Some collections probably avoid new development because of their gigantic size. For example, at the Institute for Zoology and Evolutionary Research at Friedrich Schiller University in Jena, there is an archive of 500,000 X-ray films, built over three decades, that make vertebrate movements visible.

Curiosities can be found in a collection of the Rheinische Friedrich-Wilhelms-Universität Bonn, where 15 palm-sized stones with supposed fossils are preserved, which appeared in 1726 and were immediately recognized as forgeries. Not without being previously served as the subject of a dissertation written in Latin on these “figure lapides”.
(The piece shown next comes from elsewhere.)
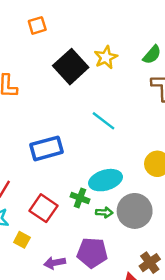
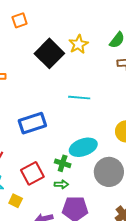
cyan line: (104, 121) -> (79, 98), turned -30
red square: (44, 208) -> (32, 173), turned 30
green arrow: (104, 212) -> (61, 184), moved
What should I do? “We must show ourselves,” asks Raulff, “not only to the university public, but also to the general, bourgeois public.” At a symposium last year, about which Hannah Bethke reports in the anthology, he stressed the importance of small, delete-threatened departments. “We are the guardians of old knowledge,” says Raulff.

This, as can be quantitatively summarized research project, can be found materially in the amazing number of more than a thousand collections in German universities.